# py-flask-jwt

**Repository Path**: mirrors_ibm/py-flask-jwt

## Basic Information

- **Project Name**: py-flask-jwt
- **Description**: A Python library for securing Flask REST APIs via a simple decorator approach.
- **Primary Language**: Unknown
- **License**: Apache-2.0
- **Default Branch**: main
- **Homepage**: None
- **GVP Project**: No

## Statistics

- **Stars**: 0
- **Forks**: 0
- **Created**: 2022-07-23
- **Last Updated**: 2025-08-09

## Categories & Tags

**Categories**: Uncategorized

**Tags**: None

## README

# IBM Flask JWT
This project provides a simple Python library for securing Flask APIs with JWT authentication.

[![Build](https://github.com/IBM/py-flask-jwt/actions/workflows/build.yaml/badge.svg?branch=main)](https://github.com/IBM/py-flask-jwt/actions/workflows/build.yaml)

## JSON Web Tokens
Secure endpoints are accessed by passing a [JSON Web Token](https://jwt.io/introduction) (JWT).

## API Decorators
The follow Python decorators are available for use on Flask API endpoints.
* `private` - Secures an API endpoint. Requests to the endpoint will return a `401 Unauthorized` response unless a valid JWT is attached to the HTTP request.
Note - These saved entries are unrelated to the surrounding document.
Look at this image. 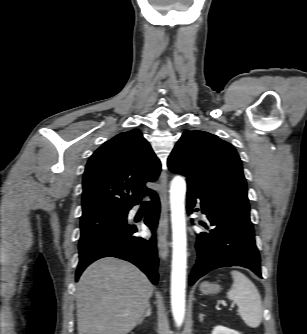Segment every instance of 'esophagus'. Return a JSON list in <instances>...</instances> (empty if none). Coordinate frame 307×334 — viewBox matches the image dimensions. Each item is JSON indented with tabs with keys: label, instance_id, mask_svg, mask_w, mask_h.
<instances>
[{
	"label": "esophagus",
	"instance_id": "34e87169",
	"mask_svg": "<svg viewBox=\"0 0 307 334\" xmlns=\"http://www.w3.org/2000/svg\"><path fill=\"white\" fill-rule=\"evenodd\" d=\"M160 200H161V214L159 220V228H158V248L159 254L163 259H166L169 254V248L171 243L168 239L169 233V224H168V176L166 171H162L160 175Z\"/></svg>",
	"mask_w": 307,
	"mask_h": 334
}]
</instances>
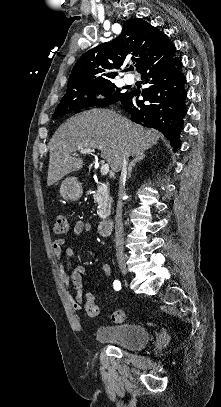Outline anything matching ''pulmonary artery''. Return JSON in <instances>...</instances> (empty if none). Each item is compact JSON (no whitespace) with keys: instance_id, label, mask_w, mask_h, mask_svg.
<instances>
[{"instance_id":"pulmonary-artery-1","label":"pulmonary artery","mask_w":221,"mask_h":407,"mask_svg":"<svg viewBox=\"0 0 221 407\" xmlns=\"http://www.w3.org/2000/svg\"><path fill=\"white\" fill-rule=\"evenodd\" d=\"M124 82H125V83H128V84H131V83L134 82V78H133L132 76H130V75H126V76L124 77Z\"/></svg>"}]
</instances>
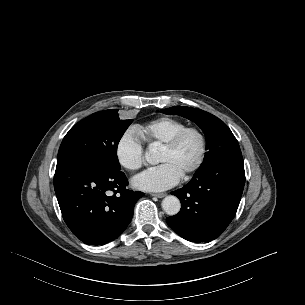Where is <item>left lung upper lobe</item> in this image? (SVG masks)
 <instances>
[{
    "mask_svg": "<svg viewBox=\"0 0 305 305\" xmlns=\"http://www.w3.org/2000/svg\"><path fill=\"white\" fill-rule=\"evenodd\" d=\"M161 112L181 114V116L194 121L205 133L207 152L198 171L205 170L228 156L241 154L238 141L229 127L214 115L197 108L185 106L170 107L162 109Z\"/></svg>",
    "mask_w": 305,
    "mask_h": 305,
    "instance_id": "5c2ea615",
    "label": "left lung upper lobe"
}]
</instances>
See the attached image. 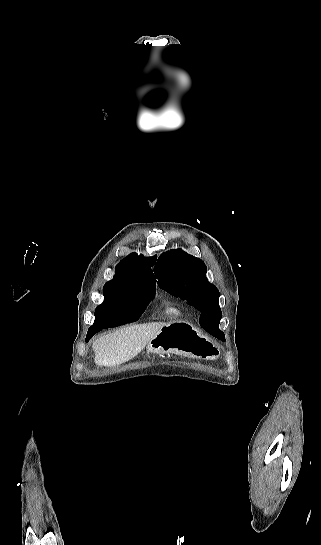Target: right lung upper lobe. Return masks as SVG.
<instances>
[{
    "instance_id": "obj_1",
    "label": "right lung upper lobe",
    "mask_w": 321,
    "mask_h": 545,
    "mask_svg": "<svg viewBox=\"0 0 321 545\" xmlns=\"http://www.w3.org/2000/svg\"><path fill=\"white\" fill-rule=\"evenodd\" d=\"M155 260L156 257L145 258L131 253L116 266L115 277L105 285L130 290L156 288V279L151 270Z\"/></svg>"
}]
</instances>
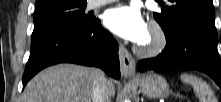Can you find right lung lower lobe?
I'll use <instances>...</instances> for the list:
<instances>
[{"instance_id": "right-lung-lower-lobe-1", "label": "right lung lower lobe", "mask_w": 221, "mask_h": 102, "mask_svg": "<svg viewBox=\"0 0 221 102\" xmlns=\"http://www.w3.org/2000/svg\"><path fill=\"white\" fill-rule=\"evenodd\" d=\"M64 62L97 66L113 78L120 77L118 43L96 18L84 25L59 28L32 44L23 87L43 68Z\"/></svg>"}]
</instances>
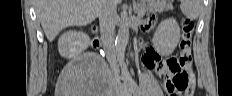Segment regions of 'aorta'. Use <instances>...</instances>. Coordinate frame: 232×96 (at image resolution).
I'll list each match as a JSON object with an SVG mask.
<instances>
[{"label":"aorta","instance_id":"aorta-1","mask_svg":"<svg viewBox=\"0 0 232 96\" xmlns=\"http://www.w3.org/2000/svg\"><path fill=\"white\" fill-rule=\"evenodd\" d=\"M129 41V28L127 24H123L117 33L116 41H115V52L117 60L119 61V64L122 67V72L124 74H127V67L124 63L125 58V50L126 46Z\"/></svg>","mask_w":232,"mask_h":96}]
</instances>
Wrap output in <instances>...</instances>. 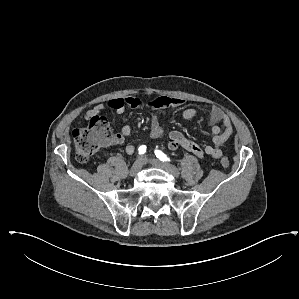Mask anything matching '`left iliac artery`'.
<instances>
[{
	"instance_id": "44dca946",
	"label": "left iliac artery",
	"mask_w": 299,
	"mask_h": 299,
	"mask_svg": "<svg viewBox=\"0 0 299 299\" xmlns=\"http://www.w3.org/2000/svg\"><path fill=\"white\" fill-rule=\"evenodd\" d=\"M155 155L163 162L170 161V158H168L161 150H155Z\"/></svg>"
}]
</instances>
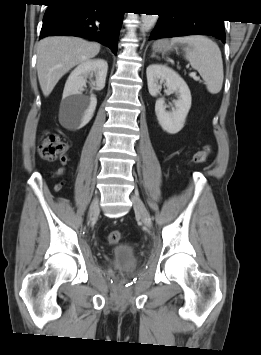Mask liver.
Here are the masks:
<instances>
[{
	"label": "liver",
	"instance_id": "1",
	"mask_svg": "<svg viewBox=\"0 0 261 355\" xmlns=\"http://www.w3.org/2000/svg\"><path fill=\"white\" fill-rule=\"evenodd\" d=\"M100 44L77 37H47L37 48V73L41 90L49 96L58 81L70 69L95 57Z\"/></svg>",
	"mask_w": 261,
	"mask_h": 355
}]
</instances>
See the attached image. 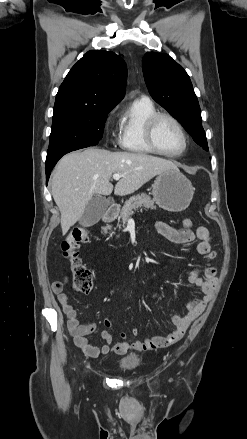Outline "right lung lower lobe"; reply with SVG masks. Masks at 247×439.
<instances>
[{"label": "right lung lower lobe", "mask_w": 247, "mask_h": 439, "mask_svg": "<svg viewBox=\"0 0 247 439\" xmlns=\"http://www.w3.org/2000/svg\"><path fill=\"white\" fill-rule=\"evenodd\" d=\"M55 164H56V163H55ZM55 164L46 167V180H47V181L49 180V177H50L51 171H52V169L54 168Z\"/></svg>", "instance_id": "obj_1"}]
</instances>
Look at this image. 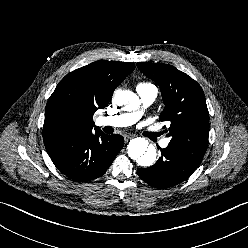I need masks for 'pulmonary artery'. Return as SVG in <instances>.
Returning a JSON list of instances; mask_svg holds the SVG:
<instances>
[{"instance_id":"e3ab8cb5","label":"pulmonary artery","mask_w":248,"mask_h":248,"mask_svg":"<svg viewBox=\"0 0 248 248\" xmlns=\"http://www.w3.org/2000/svg\"><path fill=\"white\" fill-rule=\"evenodd\" d=\"M137 92L141 98L144 107L151 105L158 94V90L155 86L149 85L144 88H137ZM142 115V111L125 113L116 116L100 117L97 120L99 126H112V127H126L134 124ZM169 140L165 139L161 142L163 148L167 147Z\"/></svg>"}]
</instances>
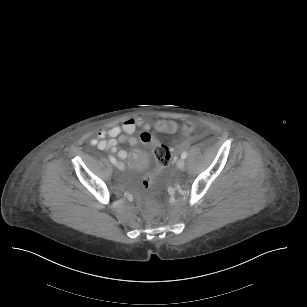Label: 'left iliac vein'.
I'll return each instance as SVG.
<instances>
[{"instance_id": "obj_1", "label": "left iliac vein", "mask_w": 307, "mask_h": 307, "mask_svg": "<svg viewBox=\"0 0 307 307\" xmlns=\"http://www.w3.org/2000/svg\"><path fill=\"white\" fill-rule=\"evenodd\" d=\"M177 167L180 169V170H183L185 168V160L184 159H179L177 161Z\"/></svg>"}]
</instances>
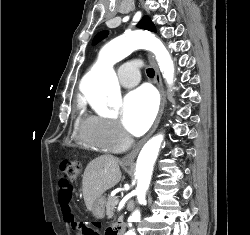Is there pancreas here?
<instances>
[{
    "mask_svg": "<svg viewBox=\"0 0 250 235\" xmlns=\"http://www.w3.org/2000/svg\"><path fill=\"white\" fill-rule=\"evenodd\" d=\"M118 200L117 197H109L106 205V215L108 218H112L114 216V211L116 208V201ZM122 219V217L120 218Z\"/></svg>",
    "mask_w": 250,
    "mask_h": 235,
    "instance_id": "pancreas-1",
    "label": "pancreas"
}]
</instances>
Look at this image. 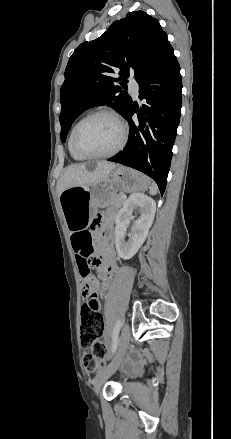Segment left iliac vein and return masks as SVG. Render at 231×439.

The JWT must be sent as a bearer token in the standard authorization header: `Authorization: Bearer <token>`.
* `public` - This is a marker decorator to identify an endpoint as intentionally public.

### Example
The following example shows how to secure a private endpoint for a simple API built with the [Flask RESTful](https://flask-restful.readthedocs.io/en/latest/) framework. In this example, requests to the resource will return a `401 Unauthorized` response unless a valid JWT token is attached to the HTTP request.
```
from flask_restful import Resource
from ibm_flask_jwt.decorators import private


class PrivateApi(Resource):

    @private
    def get(self):
        return 'Success'
```

## Configuration
The following environment variables are loaded by the library:
* `JWT_PUBLIC_KEY` - (Required) RSA256 public key for JWT signature verification.

## Development

### Dependencies
Use [Pipenv](https://pipenv.pypa.io/en/latest/) for managing dependencies. Install all dependencies with `pipenv install --dev`.

### Testing
Run the unit tests with code coverage with `pipenv run pytest --cov lib test`.

### Building
Run the `build.py` file to generate the `setup.py` file. This allows us to read the required dependencies from `Pipfile.lock` so they are available in the `install_requires` configuration field of `setup.py`.